Review: I continue to be stirred by the great teachings of Adoption Healing. As a birthmother and healing facilitator, I have been enriched, enlightened and relieved to learn the truth that has been revealed in Joe Soll's book.

As the tragedy of adoption, and its healing is addressed in this book, I find myself both shocked and comforted. After three decades of living in unspeakable anguish, I now have the knowledge, the information and insights that guide me to my own healing regarding the relinquishment of my first child.

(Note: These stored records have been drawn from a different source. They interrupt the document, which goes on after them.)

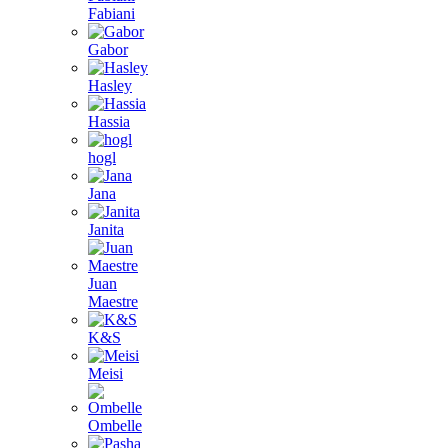
Fabiani
Gabor
Hasley
Hassia
hogl
Jana
Janita
Juan
Maestre
K&S
Meisi
Ombelle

Joe Soll has, with great passion, let the world know how sacred and enduring the mother/infant bond truly is. I hope this book will be read by all who are touched by adoption.

Jane Guttman, Author, The Gift Wrapped in Sorrow

Rating: 1 stars
Summary: Too generalized, assuming and stereotypical.
Review: I have read several books in an attempt to resolve my own adoption issues. I found this book to be very generalized, assuming and stereotypical. This book was very frustrating for me because it "cans" adopted people into one type of developmental response, and doesn't offer differing perspectives. I found The Primal Wound by Nancy Newton Verrier to be a much more insightful book.

Rating: 5 stars
Summary: Excellent - healing
Review: I highly recommend this book as an adoptee in reunion. Adoption is often misunderstood. Reading some of the bad reviews of this book I can see that. Adoptees are often in denial about their true feelings. Once out of this denial, we have quite a bit of healing work to do. This book will show you how. Those brave enough to do it will be a new person.

Rating: 5 stars
Summary: Excellent - reveiw from adoptee
Review: I highly recommend this book for anyone that wants to understand the heart, soul and mind of an adoptee and/or birthparent. He shows adoptees and birthmothers their path to healing. You might say - what healing. The truth is adoption = loss and loss = need for healing. Read this book and your life will change.